Collected data entries

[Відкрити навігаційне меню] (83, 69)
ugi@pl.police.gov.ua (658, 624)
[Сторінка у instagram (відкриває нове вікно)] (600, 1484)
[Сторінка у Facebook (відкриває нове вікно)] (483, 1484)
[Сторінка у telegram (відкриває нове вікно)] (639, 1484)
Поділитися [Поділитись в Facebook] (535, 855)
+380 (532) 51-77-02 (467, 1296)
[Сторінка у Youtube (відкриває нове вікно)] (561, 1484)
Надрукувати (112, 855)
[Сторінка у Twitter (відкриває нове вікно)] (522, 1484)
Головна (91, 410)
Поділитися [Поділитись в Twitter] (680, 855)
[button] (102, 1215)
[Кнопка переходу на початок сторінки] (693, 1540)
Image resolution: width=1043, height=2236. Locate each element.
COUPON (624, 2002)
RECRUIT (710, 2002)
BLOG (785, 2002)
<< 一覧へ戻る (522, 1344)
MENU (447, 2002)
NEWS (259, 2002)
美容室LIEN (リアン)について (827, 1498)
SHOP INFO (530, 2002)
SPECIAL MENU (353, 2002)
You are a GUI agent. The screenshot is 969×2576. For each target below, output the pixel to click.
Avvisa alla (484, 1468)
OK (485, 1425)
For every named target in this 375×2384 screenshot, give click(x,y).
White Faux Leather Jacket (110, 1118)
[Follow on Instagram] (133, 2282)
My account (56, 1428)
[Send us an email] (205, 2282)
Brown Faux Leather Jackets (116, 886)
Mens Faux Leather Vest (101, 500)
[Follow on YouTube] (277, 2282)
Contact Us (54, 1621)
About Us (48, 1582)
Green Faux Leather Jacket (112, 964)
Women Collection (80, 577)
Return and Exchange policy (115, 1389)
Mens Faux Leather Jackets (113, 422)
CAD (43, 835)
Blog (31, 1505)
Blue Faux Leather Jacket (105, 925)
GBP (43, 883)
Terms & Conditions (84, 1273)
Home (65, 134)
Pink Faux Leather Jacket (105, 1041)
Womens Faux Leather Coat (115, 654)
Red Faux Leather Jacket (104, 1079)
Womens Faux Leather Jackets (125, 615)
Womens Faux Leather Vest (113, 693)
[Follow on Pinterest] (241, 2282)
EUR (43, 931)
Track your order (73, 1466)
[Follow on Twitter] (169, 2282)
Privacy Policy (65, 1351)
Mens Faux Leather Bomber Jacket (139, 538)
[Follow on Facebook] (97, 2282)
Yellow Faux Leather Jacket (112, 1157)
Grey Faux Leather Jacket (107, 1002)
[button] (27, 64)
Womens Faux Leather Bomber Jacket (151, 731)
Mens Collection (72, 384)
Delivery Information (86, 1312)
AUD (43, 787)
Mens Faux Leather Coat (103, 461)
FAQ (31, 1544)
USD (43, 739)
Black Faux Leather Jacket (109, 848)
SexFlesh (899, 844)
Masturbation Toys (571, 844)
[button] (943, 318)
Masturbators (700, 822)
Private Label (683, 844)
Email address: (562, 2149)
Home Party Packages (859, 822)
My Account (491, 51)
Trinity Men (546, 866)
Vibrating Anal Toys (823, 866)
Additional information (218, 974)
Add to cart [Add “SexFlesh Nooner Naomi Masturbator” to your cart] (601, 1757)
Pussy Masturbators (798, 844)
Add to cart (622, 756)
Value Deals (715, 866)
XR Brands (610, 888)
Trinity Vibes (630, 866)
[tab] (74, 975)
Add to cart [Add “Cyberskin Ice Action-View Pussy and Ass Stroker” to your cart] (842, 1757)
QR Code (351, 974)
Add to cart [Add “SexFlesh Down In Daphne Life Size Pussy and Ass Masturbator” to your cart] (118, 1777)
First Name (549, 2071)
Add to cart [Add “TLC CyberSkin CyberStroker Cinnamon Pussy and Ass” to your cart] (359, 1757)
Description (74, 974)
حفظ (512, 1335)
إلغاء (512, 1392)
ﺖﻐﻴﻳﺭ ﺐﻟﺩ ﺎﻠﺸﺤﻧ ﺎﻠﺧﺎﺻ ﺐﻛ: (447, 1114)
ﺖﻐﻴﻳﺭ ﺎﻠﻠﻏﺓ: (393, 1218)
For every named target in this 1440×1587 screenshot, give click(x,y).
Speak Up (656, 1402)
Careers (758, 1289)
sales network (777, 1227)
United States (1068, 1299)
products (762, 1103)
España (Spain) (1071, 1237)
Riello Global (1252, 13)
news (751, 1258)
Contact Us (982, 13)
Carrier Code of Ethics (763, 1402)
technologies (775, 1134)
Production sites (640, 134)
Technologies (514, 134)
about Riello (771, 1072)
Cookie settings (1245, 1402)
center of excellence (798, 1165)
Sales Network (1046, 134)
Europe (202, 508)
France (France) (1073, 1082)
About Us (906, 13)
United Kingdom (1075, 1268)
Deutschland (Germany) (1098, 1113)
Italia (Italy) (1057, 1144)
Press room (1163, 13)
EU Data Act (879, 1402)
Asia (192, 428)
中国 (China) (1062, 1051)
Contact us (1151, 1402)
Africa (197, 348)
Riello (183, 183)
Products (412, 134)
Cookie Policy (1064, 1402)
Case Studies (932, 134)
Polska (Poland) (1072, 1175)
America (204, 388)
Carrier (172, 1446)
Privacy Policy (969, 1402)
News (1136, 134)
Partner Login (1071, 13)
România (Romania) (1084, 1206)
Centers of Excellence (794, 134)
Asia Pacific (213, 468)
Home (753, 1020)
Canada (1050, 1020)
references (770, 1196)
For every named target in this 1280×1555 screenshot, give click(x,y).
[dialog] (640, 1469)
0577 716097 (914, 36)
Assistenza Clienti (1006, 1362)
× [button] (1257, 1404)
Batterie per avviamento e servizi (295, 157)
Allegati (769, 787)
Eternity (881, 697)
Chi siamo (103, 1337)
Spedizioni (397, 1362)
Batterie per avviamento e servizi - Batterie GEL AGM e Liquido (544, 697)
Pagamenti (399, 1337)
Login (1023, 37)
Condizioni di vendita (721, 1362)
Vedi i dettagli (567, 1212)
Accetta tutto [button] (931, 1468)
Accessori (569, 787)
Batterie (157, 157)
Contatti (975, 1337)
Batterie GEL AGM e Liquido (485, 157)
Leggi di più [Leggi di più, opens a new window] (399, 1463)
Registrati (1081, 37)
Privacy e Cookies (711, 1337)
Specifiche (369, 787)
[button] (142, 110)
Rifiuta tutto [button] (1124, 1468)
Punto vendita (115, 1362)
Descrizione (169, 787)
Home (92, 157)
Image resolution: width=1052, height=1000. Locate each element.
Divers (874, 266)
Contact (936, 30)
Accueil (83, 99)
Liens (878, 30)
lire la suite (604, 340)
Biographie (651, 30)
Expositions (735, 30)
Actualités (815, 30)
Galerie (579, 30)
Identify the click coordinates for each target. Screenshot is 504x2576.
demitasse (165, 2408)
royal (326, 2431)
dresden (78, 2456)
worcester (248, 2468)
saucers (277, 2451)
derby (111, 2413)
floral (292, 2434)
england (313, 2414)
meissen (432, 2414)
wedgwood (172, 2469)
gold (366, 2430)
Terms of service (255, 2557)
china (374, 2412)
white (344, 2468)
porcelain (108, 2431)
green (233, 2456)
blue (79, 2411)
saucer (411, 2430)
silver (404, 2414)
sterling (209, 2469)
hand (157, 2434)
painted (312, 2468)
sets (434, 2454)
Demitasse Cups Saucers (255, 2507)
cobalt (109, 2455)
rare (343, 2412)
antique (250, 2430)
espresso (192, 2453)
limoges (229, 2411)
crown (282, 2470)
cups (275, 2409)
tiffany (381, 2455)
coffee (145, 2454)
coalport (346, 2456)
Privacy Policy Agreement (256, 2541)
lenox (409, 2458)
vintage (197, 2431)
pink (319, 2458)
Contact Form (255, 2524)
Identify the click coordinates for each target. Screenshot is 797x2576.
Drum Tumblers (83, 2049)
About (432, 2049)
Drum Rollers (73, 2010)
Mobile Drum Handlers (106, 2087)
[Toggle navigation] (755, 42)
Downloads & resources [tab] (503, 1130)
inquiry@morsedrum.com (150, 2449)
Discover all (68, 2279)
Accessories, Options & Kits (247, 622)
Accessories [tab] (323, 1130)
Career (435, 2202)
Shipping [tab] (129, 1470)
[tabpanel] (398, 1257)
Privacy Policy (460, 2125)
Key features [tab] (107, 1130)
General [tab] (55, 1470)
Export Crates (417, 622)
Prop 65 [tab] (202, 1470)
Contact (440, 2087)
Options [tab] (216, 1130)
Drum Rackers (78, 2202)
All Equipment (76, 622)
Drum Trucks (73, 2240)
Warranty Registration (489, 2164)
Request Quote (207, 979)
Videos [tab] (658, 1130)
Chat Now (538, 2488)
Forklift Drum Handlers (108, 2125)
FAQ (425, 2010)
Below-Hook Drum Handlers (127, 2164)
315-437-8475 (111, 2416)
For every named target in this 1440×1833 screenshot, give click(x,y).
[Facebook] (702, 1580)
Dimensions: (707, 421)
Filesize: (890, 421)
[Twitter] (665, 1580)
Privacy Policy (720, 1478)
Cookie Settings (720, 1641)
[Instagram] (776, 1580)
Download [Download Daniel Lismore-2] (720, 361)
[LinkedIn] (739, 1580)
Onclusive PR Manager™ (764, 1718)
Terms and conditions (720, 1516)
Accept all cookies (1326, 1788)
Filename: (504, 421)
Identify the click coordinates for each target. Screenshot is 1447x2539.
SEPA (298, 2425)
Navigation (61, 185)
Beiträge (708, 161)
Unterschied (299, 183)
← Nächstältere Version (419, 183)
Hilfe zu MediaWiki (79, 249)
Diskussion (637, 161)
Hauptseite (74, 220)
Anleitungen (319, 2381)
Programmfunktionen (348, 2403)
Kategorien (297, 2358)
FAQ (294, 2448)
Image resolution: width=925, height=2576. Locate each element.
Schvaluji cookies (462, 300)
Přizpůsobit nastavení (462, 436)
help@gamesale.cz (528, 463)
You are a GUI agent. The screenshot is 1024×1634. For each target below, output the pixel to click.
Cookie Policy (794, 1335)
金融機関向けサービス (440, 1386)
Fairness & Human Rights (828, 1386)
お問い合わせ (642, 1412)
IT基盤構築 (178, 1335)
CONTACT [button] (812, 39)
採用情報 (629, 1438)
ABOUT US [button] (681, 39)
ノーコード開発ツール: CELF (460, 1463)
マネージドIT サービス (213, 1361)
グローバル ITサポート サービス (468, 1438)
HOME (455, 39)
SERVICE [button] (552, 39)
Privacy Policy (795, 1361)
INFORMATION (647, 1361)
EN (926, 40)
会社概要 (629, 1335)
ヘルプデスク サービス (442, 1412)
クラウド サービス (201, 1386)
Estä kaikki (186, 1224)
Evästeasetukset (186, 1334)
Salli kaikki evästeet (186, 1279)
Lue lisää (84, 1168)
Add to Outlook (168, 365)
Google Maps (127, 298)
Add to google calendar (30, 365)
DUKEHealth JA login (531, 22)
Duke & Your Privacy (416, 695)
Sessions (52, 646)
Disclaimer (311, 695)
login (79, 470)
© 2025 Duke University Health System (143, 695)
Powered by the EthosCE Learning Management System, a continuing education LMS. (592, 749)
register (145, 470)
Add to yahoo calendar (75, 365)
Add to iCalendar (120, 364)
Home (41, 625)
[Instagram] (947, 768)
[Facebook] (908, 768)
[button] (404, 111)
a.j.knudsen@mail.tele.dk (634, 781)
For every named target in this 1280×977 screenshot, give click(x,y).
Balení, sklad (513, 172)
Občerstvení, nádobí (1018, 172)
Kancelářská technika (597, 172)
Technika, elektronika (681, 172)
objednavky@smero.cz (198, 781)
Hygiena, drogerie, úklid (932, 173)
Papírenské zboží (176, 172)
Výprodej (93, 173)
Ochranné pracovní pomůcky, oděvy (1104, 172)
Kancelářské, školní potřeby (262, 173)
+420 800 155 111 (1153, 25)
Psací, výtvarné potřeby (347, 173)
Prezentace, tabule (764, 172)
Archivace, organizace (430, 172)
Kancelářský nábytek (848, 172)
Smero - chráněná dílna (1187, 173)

- [WHAT TO PRODUCE]
Count every line of the data above that includes the word "width", then state the total and nothing more.

- [RESPONSE FOR THIS EXERCISE]
3